El Papa Francisco afirmó al volver del campo de concentración de Auschwitz que el mundo está en guerra. ¿Cómo llegamos a esto? Entre los líderes políticos actuales, sin ideologías y subordinados a las finanzas, es difícil distinguir entre izquierdas y derechas. Algunos historiados sostienen que la codicia y el miedo son los dos motores de la historia. Y explican que los valores y las prioridades cambian en una sociedad codiciosa. Claramente, el mundo vive hoy un período de codicia y de temor.

Roberto Savio

Una maldición china dice: “Ojalá que le toquen tiempos interesantes”, ya que demasiados acontecimientos perturbarían el elemento esencial de la armonía, base del panteón chino. Éstos de hoy son, por cierto, tiempos interesantes, en que se acumulan acontecimientos dramáticos, desde acciones terroristas a golpes de Estado hasta desastres climáticos pasando por el declive de instituciones y la agitación social. Repasemos brevemente cómo llegamos a esta situación de “falta de armonía”.

1981: SE INICIA EL DECLIVE DE LA ONU


Comencemos por algo conocido.
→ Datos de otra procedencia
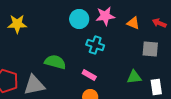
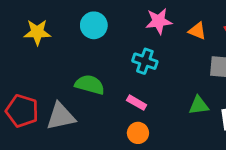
cyan circle: (79, 19) -> (94, 25), moved

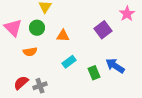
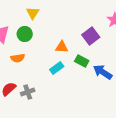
orange triangle: (63, 36) -> (62, 47), moved
green rectangle: (94, 73) -> (82, 61), moved, turned -40

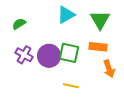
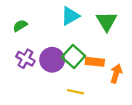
orange rectangle: (98, 47) -> (95, 62), moved
green square: (69, 53) -> (73, 57), turned 30
orange arrow: (109, 69) -> (116, 74), turned -144

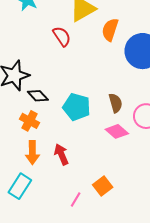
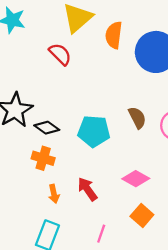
pink diamond: (117, 131) -> (136, 179), moved
orange arrow: (32, 153) -> (54, 194), size x0.7
pink line: (76, 200) -> (101, 234), moved

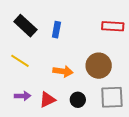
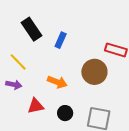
brown circle: (99, 66) -> (94, 72), moved
purple arrow: (23, 96) -> (14, 85), moved

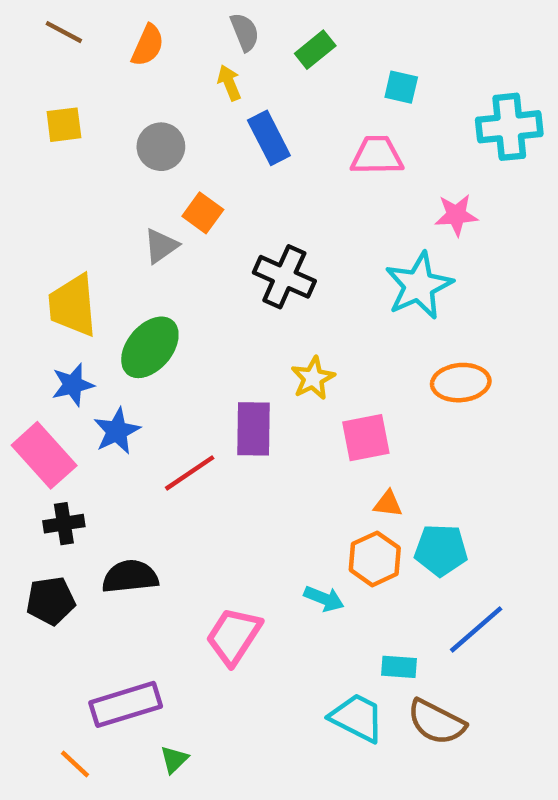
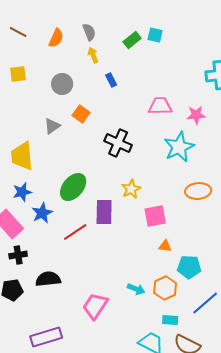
gray semicircle: (245, 32) -> (89, 32), moved
cyan square: (401, 87) -> (155, 35), moved
blue rectangle: (269, 138) -> (111, 80), size x0.6
pink trapezoid: (377, 156) -> (160, 106), moved
gray triangle: (161, 246) -> (52, 126), moved
green ellipse: (150, 347) -> (73, 187), moved
orange hexagon: (375, 559) -> (165, 288), moved

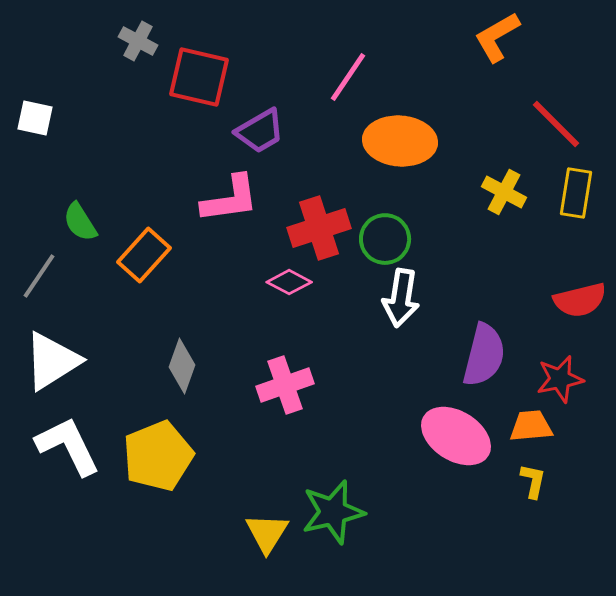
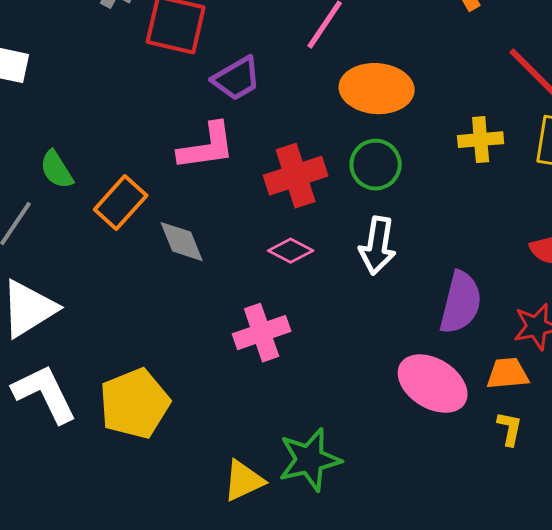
yellow cross: (504, 192) -> (481, 140), turned -33
green circle: (385, 239) -> (376, 165), moved
pink diamond: (289, 282) -> (291, 251), moved
gray diamond: (182, 366) -> (182, 242), moved, turned -42
yellow triangle: (267, 533) -> (244, 481), turned 33

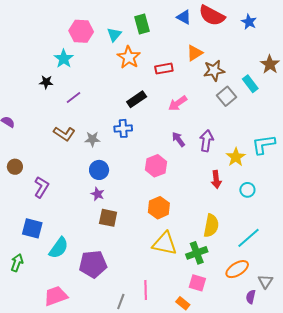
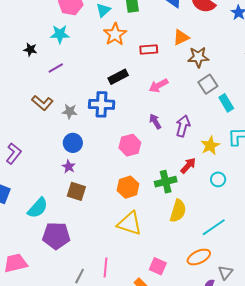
cyan star: (64, 59) -> (60, 34), moved, turned 30
cyan rectangle: (250, 84) -> (226, 103), moved
blue cross: (123, 128) -> (102, 104), size x1.4
red arrow: (216, 180) -> (188, 166), turned -138
cyan semicircle: (59, 248) -> (38, 208), moved
green cross: (197, 253) -> (166, 182), moved

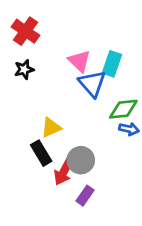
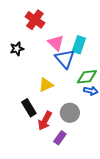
red cross: (26, 31) -> (35, 20), moved
yellow triangle: (51, 128) -> (46, 85), moved
gray circle: (81, 160) -> (70, 113), moved

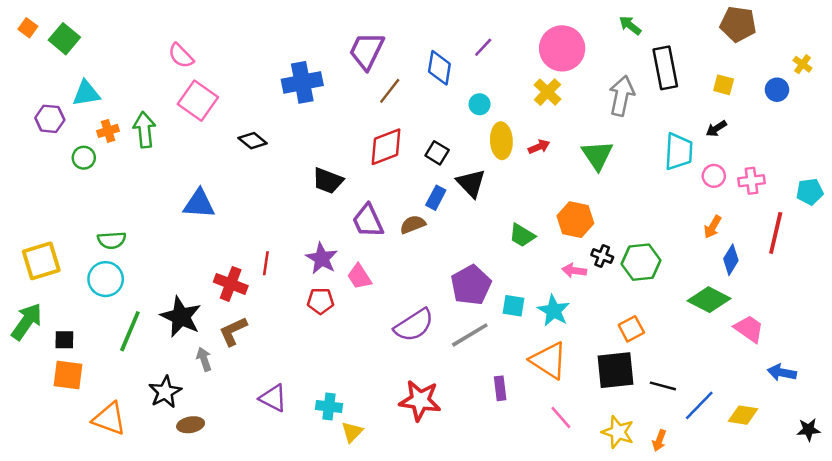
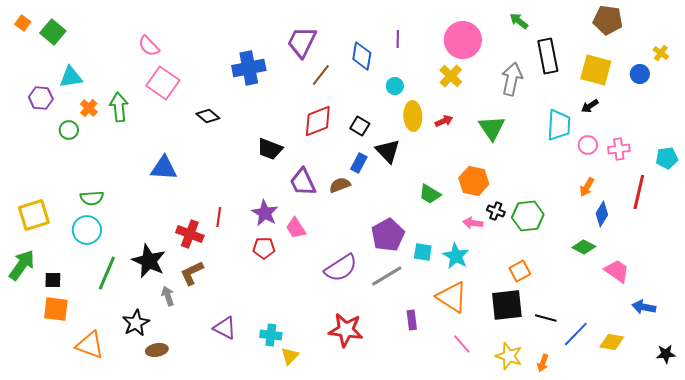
purple line: (483, 47) -> (398, 39), turned -42
yellow square: (724, 85) -> (596, 70), size x1.8
orange cross: (108, 131) -> (89, 108), turned -30
green diamond: (709, 300) -> (584, 247), size x0.7

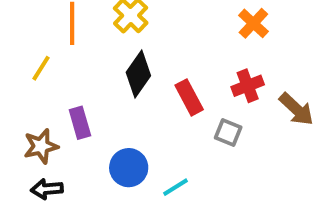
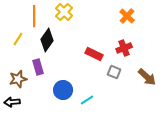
black diamond: (138, 74) -> (47, 40), moved
red rectangle: (189, 97) -> (94, 54), turned -36
brown arrow: (296, 109) -> (147, 77), moved
black arrow: (47, 189) -> (12, 102), moved

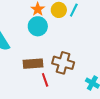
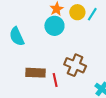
brown rectangle: (33, 64) -> (36, 73), moved

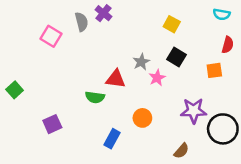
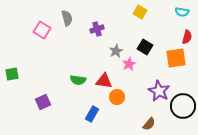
purple cross: (103, 13) -> (97, 29), moved, turned 32
yellow square: (172, 24) -> (140, 12), moved
orange square: (214, 70) -> (176, 58), size x1.5
red triangle: (116, 79) -> (104, 81), moved
green square: (15, 90) -> (12, 74), turned 32
purple star: (194, 111) -> (159, 91), turned 30

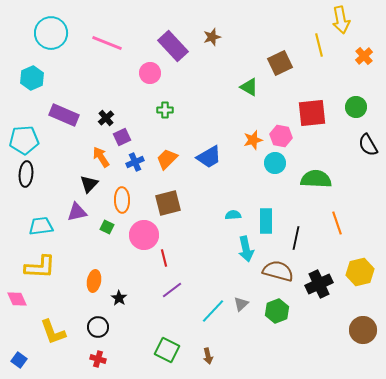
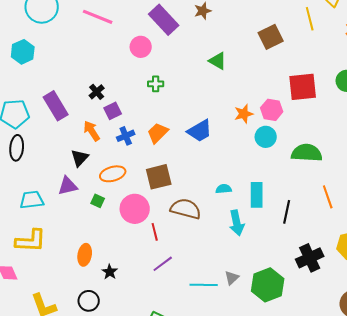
green triangle: (249, 87) -> (218, 61), moved
purple rectangle: (64, 115) -> (56, 106), moved, turned 36
orange ellipse: (122, 200) -> (113, 174), turned 75
brown semicircle: (278, 271) -> (186, 209), moved
cyan line: (213, 311) -> (204, 285), turned 48
green hexagon: (277, 311) -> (268, 285), size x1.4

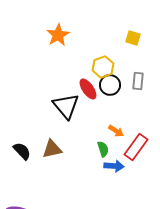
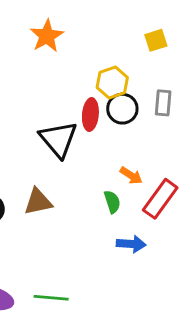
yellow square: (133, 38) -> (156, 40), turned -35
red ellipse: (88, 89) -> (90, 114), turned 40
blue arrow: (114, 166) -> (131, 244), moved

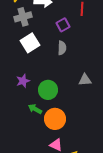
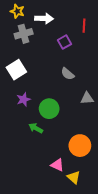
white square: (30, 43) -> (16, 70), moved
gray semicircle: (62, 48) -> (68, 74), moved, turned 128
orange circle: (55, 119) -> (80, 146), moved

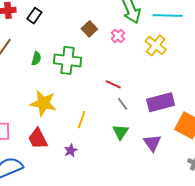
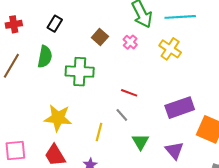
black rectangle: (34, 16) -> (55, 24), moved
green semicircle: (36, 59) -> (45, 57), moved, size x1.5
gray line: (123, 104) -> (122, 115), moved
Tras la Segunda Guerra Mundial hubo consenso mundial en la necesidad de evitar que se repitiera el horror vivido entre 1939 y 1945. La Organización de las Naciones Unidas fue el foro que reunió a casi todos los países. Y la consiguiente Guerra Fría propició la creación de una asociación de jóvenes estados recién independizados, los Países No Alineados, convertidos en zona de contención entre el Este y el Oeste.

La brecha entre el Norte y el Sur global se convirtió en el asunto más importante de las relaciones internacionales. Tan fue así que en 1973 la Asamblea General de la ONU adoptó de forma unánime una resolución sobre el Nuevo Orden Económico Internacional (NOEI). El mundo acordó un plan de acción para reducir las desigualdades, impulsar el crecimiento global y hacer de la cooperación y el derecho internacional las bases de un mundo en armonía y en paz.

Con la adopción del NOEI la comunidad internacional comenzó a trabajar en ese sentido y tras la reunión preparatoria de París, en 1979, se organizó en 1981 una cumbre con los Jefes de Estado y de gobierno más influyentes en el balneario mexicano de Cancún para adoptar un plan de acción global.

Entre los 22 Jefes de Estado y de gobierno presentes estaban el Presidente estadounidense Ronald Reagan (1981-1989), elegido pocas semanas antes, quien se encontró con la Primera Ministra británica Margaret Thatcher (1979-1990). Ambos mandatarios procedieron a anular el NOEI y la idea de la cooperación internacional. Los países diseñarían políticas según sus intereses nacionales y no se inclinarían ante ningún principio abstracto.

La ONU comenzó su declive como ámbito para fomentar la gobernanza. El lugar para la toma de decisiones pasó al G-7, el grupo de los siete países más poderosos, hasta entonces un órgano técnico, y a otras organizaciones dedicadas a defender los intereses nacionales de las naciones más fuertes.

TRES ACONTECIMIENTOS CAMBIARON EL RUMBO DE LA HISTORIA


Otros tres acontecimientos ayudaron a Reagan y a Thatcher a cambiar el rumbo de la historia.

El primero fue la creación en 1989, por el Departamento del Tesoro de Estados Unidos, el Fondo Monetario Internacional y el Banco Mundial, del Consenso de Washington. Estas tres instituciones impusieron una política según la cual el mercado era el único motor de las sociedades.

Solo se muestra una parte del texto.